● Exercise:
Count every line in the entries that follow where the word "đăng" appears, then state only the total.

++++ Dataset entries

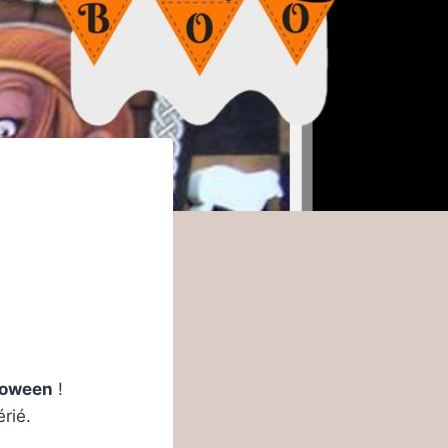
loween
!
rié.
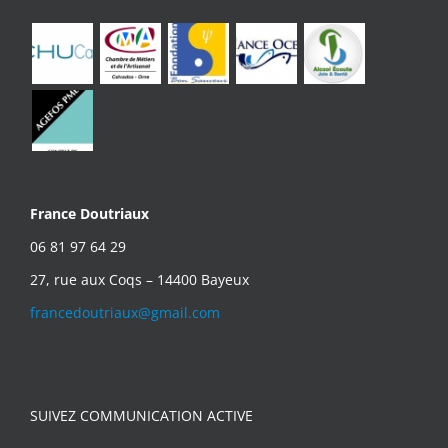
France Doutriaux
06 81 97 64 29
27, rue aux Coqs – 14400 Bayeux
francedoutriaux@gmail.com
SUIVEZ COMMUNICATION ACTIVE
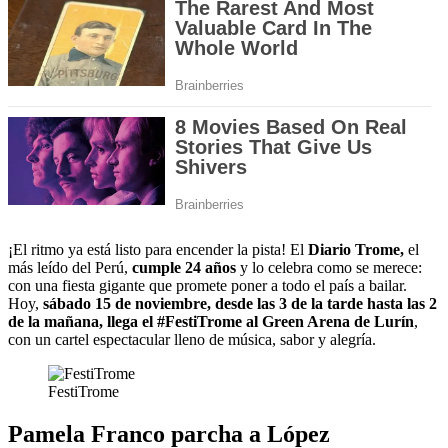
¡El ritmo ya está listo para encender la pista! El
Diario Trome,
el
más leído del Perú,
cumple 24 años
y lo celebra como se merece:
con una fiesta gigante que promete poner a todo el país a bailar.
Hoy,
sábado 15 de noviembre, desde las 3 de la tarde hasta las 2
de la mañana, llega el #FestiTrome al Green Arena de Lurín
,
con un cartel espectacular lleno de música, sabor y alegría.
FestiTrome
Pamela Franco parcha a López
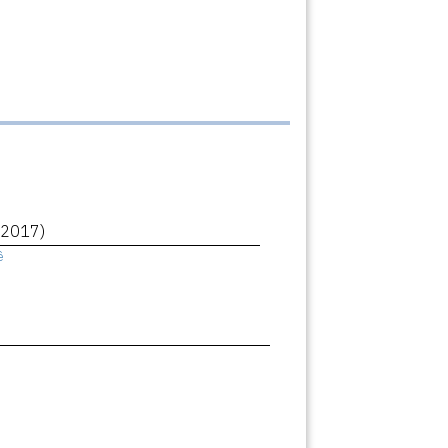
(2017)
ê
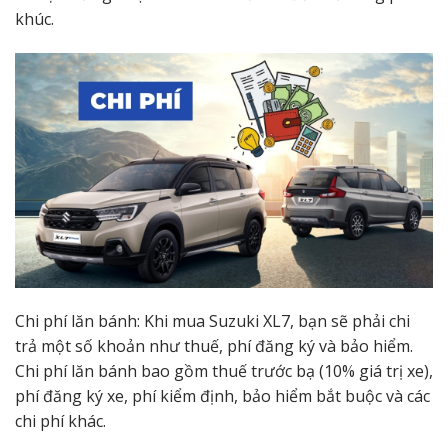
khúc.
Chi phí lăn bánh: Khi mua Suzuki XL7, bạn sẽ phải chi
trả một số khoản như thuế, phí đăng ký và bảo hiểm.
Chi phí lăn bánh bao gồm thuế trước bạ (10% giá trị xe),
phí đăng ký xe, phí kiểm định, bảo hiểm bắt buộc và các
chi phí khác.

++++++++

● Result for this task:
2